### What you are asked to do:
All the data should be repeated exactly. Any image in it is left out.

### Given data:
BEGIN

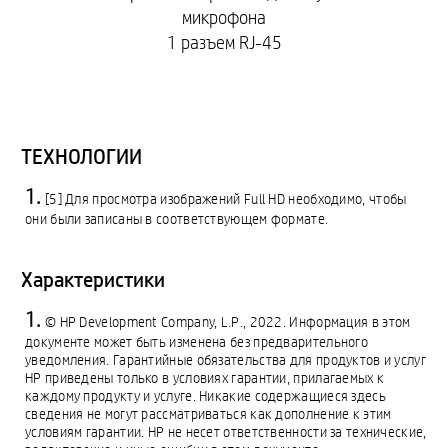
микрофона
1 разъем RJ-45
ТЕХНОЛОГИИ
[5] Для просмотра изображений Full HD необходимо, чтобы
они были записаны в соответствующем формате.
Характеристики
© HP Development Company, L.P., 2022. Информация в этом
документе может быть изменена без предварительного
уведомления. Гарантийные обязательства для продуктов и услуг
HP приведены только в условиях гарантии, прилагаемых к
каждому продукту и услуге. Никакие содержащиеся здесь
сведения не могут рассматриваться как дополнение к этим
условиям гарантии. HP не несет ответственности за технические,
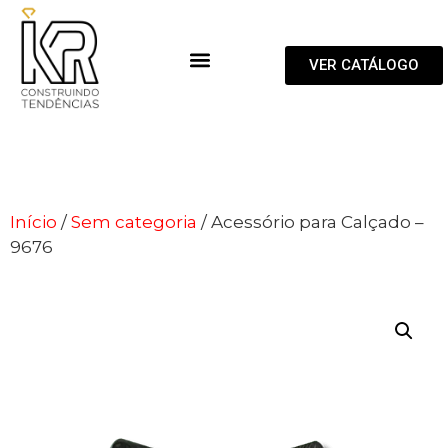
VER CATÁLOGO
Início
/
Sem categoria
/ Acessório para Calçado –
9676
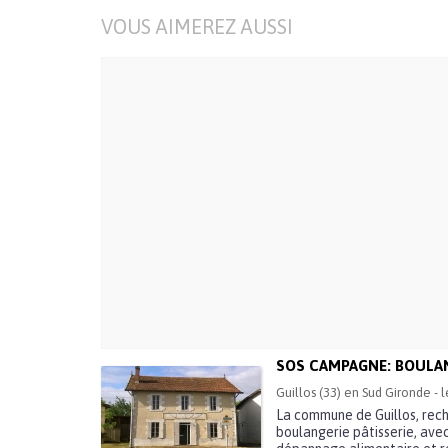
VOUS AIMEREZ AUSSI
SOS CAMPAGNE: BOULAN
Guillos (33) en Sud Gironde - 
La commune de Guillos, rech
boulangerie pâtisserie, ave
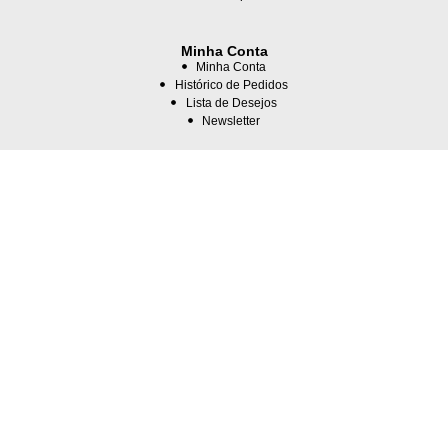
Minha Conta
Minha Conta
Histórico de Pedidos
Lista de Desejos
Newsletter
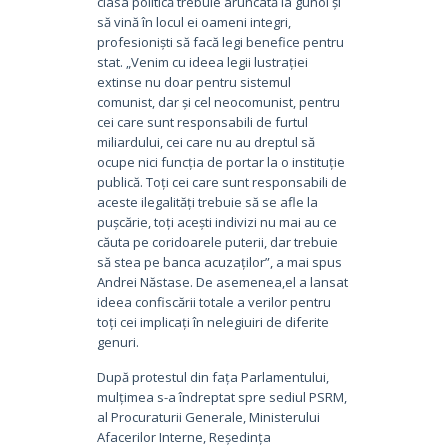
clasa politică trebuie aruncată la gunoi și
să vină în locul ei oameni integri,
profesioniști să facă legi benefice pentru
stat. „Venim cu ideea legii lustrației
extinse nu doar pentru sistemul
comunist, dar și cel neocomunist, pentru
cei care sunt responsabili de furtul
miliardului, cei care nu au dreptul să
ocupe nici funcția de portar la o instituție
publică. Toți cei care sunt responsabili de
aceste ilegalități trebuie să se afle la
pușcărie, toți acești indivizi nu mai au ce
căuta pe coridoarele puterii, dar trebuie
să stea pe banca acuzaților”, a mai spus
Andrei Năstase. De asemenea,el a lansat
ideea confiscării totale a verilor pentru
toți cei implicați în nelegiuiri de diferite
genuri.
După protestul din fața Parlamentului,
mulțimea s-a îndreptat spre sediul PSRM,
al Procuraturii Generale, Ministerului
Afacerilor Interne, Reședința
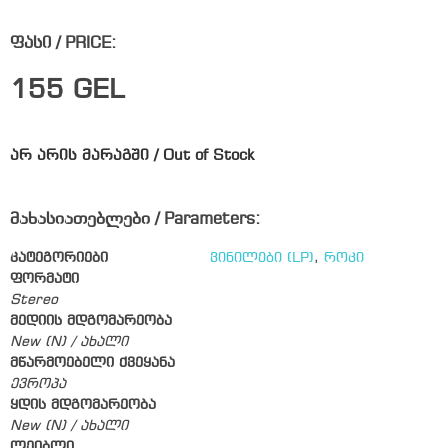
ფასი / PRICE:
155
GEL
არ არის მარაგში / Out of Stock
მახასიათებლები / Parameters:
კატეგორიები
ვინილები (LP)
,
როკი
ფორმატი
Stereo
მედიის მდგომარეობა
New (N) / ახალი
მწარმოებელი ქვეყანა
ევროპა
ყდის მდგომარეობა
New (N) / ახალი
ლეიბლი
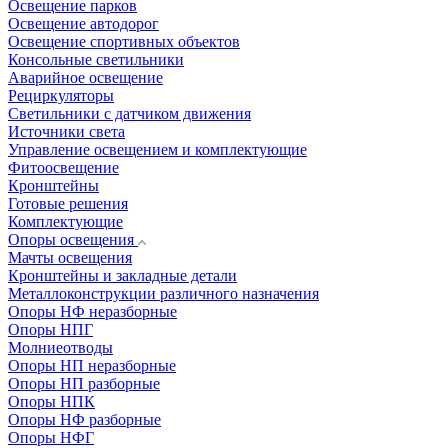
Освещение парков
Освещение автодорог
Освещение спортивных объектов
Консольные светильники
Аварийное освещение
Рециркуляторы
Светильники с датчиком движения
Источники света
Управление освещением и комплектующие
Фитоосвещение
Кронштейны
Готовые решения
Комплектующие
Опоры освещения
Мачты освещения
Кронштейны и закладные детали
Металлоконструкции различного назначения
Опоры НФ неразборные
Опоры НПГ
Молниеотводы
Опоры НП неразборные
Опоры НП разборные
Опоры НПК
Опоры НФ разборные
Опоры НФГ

END

### Task result:
микрофона
1 разъем RJ-45
ТЕХНОЛОГИИ
[5] Для просмотра изображений Full HD необходимо, чтобы
они были записаны в соответствующем формате.
Характеристики
© HP Development Company, L.P., 2022. Информация в этом
документе может быть изменена без предварительного
уведомления. Гарантийные обязательства для продуктов и услуг
HP приведены только в условиях гарантии, прилагаемых к
каждому продукту и услуге. Никакие содержащиеся здесь
сведения не могут рассматриваться как дополнение к этим
условиям гарантии. HP не несет ответственности за технические,
VER CATÁLOGO
Início
/
Sem categoria
/ Acessório para Calçado –
9676
VOUS AIMEREZ AUSSI
SOS CAMPAGNE: BOULAN
Guillos (33) en Sud Gironde - 
La commune de Guillos, rech
boulangerie pâtisserie, ave
Minha Conta
Minha Conta
Histórico de Pedidos
Lista de Desejos
Newsletter
clasa politică trebuie aruncată la gunoi și
să vină în locul ei oameni integri,
profesioniști să facă legi benefice pentru
stat. „Venim cu ideea legii lustrației
extinse nu doar pentru sistemul
comunist, dar și cel neocomunist, pentru
cei care sunt responsabili de furtul
miliardului, cei care nu au dreptul să
ocupe nici funcția de portar la o instituție
publică. Toți cei care sunt responsabili de
aceste ilegalități trebuie să se afle la
pușcărie, toți acești indivizi nu mai au ce
căuta pe coridoarele puterii, dar trebuie
să stea pe banca acuzaților”, a mai spus
Andrei Năstase. De asemenea,el a lansat
ideea confiscării totale a verilor pentru
toți cei implicați în nelegiuiri de diferite
genuri.
După protestul din fața Parlamentului,
mulțimea s-a îndreptat spre sediul PSRM,
al Procuraturii Generale, Ministerului
Afacerilor Interne, Reședința
ფასი / PRICE:
155
GEL
არ არის მარაგში / Out of Stock
მახასიათებლები / Parameters:
კატეგორიები
ვინილები (LP)
,
როკი
ფორმატი
Stereo
მედიის მდგომარეობა
New (N) / ახალი
მწარმოებელი ქვეყანა
ევროპა
ყდის მდგომარეობა
New (N) / ახალი
ლეიბლი
Освещение парков
Освещение автодорог
Освещение спортивных объектов
Консольные светильники
Аварийное освещение
Рециркуляторы
Светильники с датчиком движения
Источники света
Управление освещением и комплектующие
Фитоосвещение
Кронштейны
Готовые решения
Комплектующие
Опоры освещения
Мачты освещения
Кронштейны и закладные детали
Металлоконструкции различного назначения
Опоры НФ неразборные
Опоры НПГ
Молниеотводы
Опоры НП неразборные
Опоры НП разборные
Опоры НПК
Опоры НФ разборные
Опоры НФГ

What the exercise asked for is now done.